• **Raw data**
-- Opening Marker --

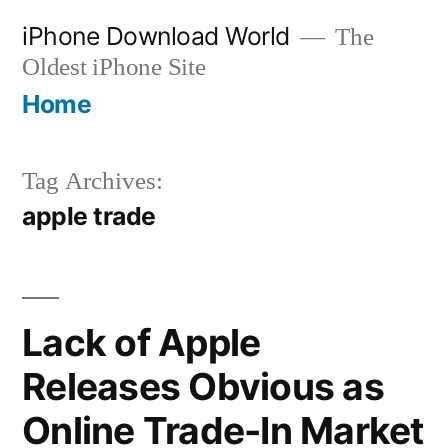
Skip
iPhone Download World
The
to
Oldest iPhone Site
content
Home
Tag Archives:
apple trade
Lack of Apple
Releases Obvious as
Online Trade-In Market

-- Closing Marker --

• **What the exercise asks**
Make a copy of each line in the records that has the word "iPhone".

• **Exercise response**
iPhone Download World
Oldest iPhone Site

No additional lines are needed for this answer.